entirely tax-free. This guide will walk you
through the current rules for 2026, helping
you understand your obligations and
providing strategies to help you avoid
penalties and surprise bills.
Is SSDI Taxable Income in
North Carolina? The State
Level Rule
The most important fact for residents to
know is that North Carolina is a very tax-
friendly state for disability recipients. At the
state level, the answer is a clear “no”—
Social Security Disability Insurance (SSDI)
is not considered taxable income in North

══════════

*WORK ORDER*:
Each entry, from start to finish, must be restated exactly.

*WRITTEN ANSWER*:
entirely tax-free. This guide will walk you
through the current rules for 2026, helping
you understand your obligations and
providing strategies to help you avoid
penalties and surprise bills.
Is SSDI Taxable Income in
North Carolina? The State
Level Rule
The most important fact for residents to
know is that North Carolina is a very tax-
friendly state for disability recipients. At the
state level, the answer is a clear “no”—
Social Security Disability Insurance (SSDI)
is not considered taxable income in North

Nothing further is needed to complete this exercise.